Peut-on offrir son odeur comme on offre son cœur ? 

Est-ce que les odeurs grandissent avec nous ? 

Où vont nos odeurs quand on disparaît ? 

Il y a des mots qui sentent fort même avec le nez bouché comme ça pue, ça cocotte, ça chlingue.

Les mots ont une odeur. Par exemple on dit : ça ne sent pas la rose et c’est l’odeur de la rose qui vient.

J’aime l’odeur de ton corps. La nuit je rentre, je m’allonge près de toi, je te renifle, te respire, je suis chez moi.

Les petits enfants qui partent loin de leurs parents emportent souvent un mouchoir qu’ils reniflent le soir entre deux sanglots. C’est l’odeur de leur maison imprégnée dans le carré blanc de coton avec le sourire de maman, ses bras ronds et doux, les joues de papa qui piquent quand il donne le bisou du soir. Il suffit de fermer les yeux, le carré de tissu près du nez pour se rassurer un peu.

C’est incroyable comme une odeur peut contenir de grandes choses : une maison, un été, un amour, une vie. 

L’odeur de ceux qu’on aime, même les yeux fermés on les retrouverait toujours.

Parfois l’odeur sépare. Ainsi lorsque les enfants deviennent des adolescents, les parents sont perdus, ils ne reconnaissent plus leurs petits. 

Même si l’odeur change l’amour reste. 

Il y a des corps, des lieux, on voudrait les aimer, on essaie de toutes nos forces mais c’est impossible. Il faudrait commencer par aimer leur odeur, on n’y arrive pas, jamais.

L’odeur est déraisonnable par définition.

Pourquoi dit-on se fier à son instinct et non se fier à son odeur. 

On dit l’odeur du monde mais le monde est si grand et bien plus encore le monde des odeurs, comment s’y retrouver ? 

Il est des poèmes odorants ? Je pense aux roses de Saadi de Marguerite Desbordes-Valmore.

Est-ce que quelqu’un qui s’appelle Marguerite sent la marguerite ? Violette la violette ou Lila le lilas ? Le monde serait plus simple. 

A propos de Françoise Guillaumond

Ecrivain, directrice artistique de la compagnie La baleine-cargo sur Wikipedia, ou directement sur la baleine cargo.

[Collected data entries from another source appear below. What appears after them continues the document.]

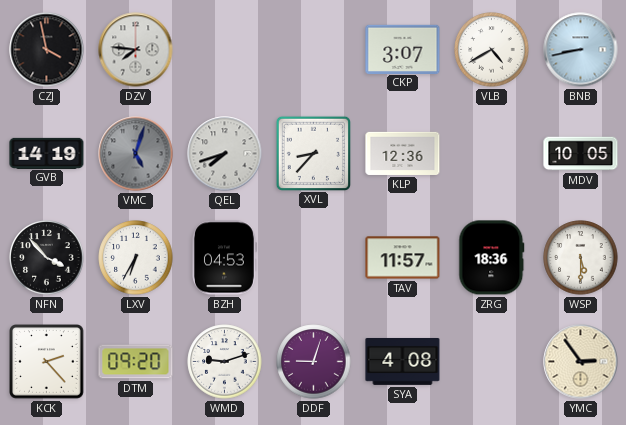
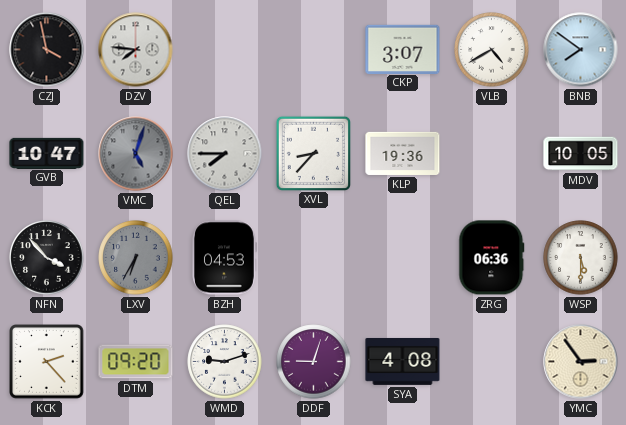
BNB: 8:43 -> 7:51
GVB: 14:19 -> 10:47
QEL: 7:42 -> 7:45
KLP: 12:36 -> 19:36
LXV dial: white -> grey
TAV: 11:57 -> none
ZRG: 18:36 -> 06:36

3 commentaires à propos de “#anthologie #25 I Paris ne sent pas le riz”

  1. Peut-on offrir son odeur comme on offre son cœur ?
    C’est le titre tout d’abord qui m’a emmené vers votre texte, Paris ne sent pas le riz mais oui, c’est simple et si beau et cette phrase ci-dessus que j’aime particulièrement et l’odeur des enfants si vraie, merci pour vos mots.

  2. Où s’en vont les odeurs, d’où viennent elles, et j’aimerais bien que Violette sente la violette…merci pour ces fragments.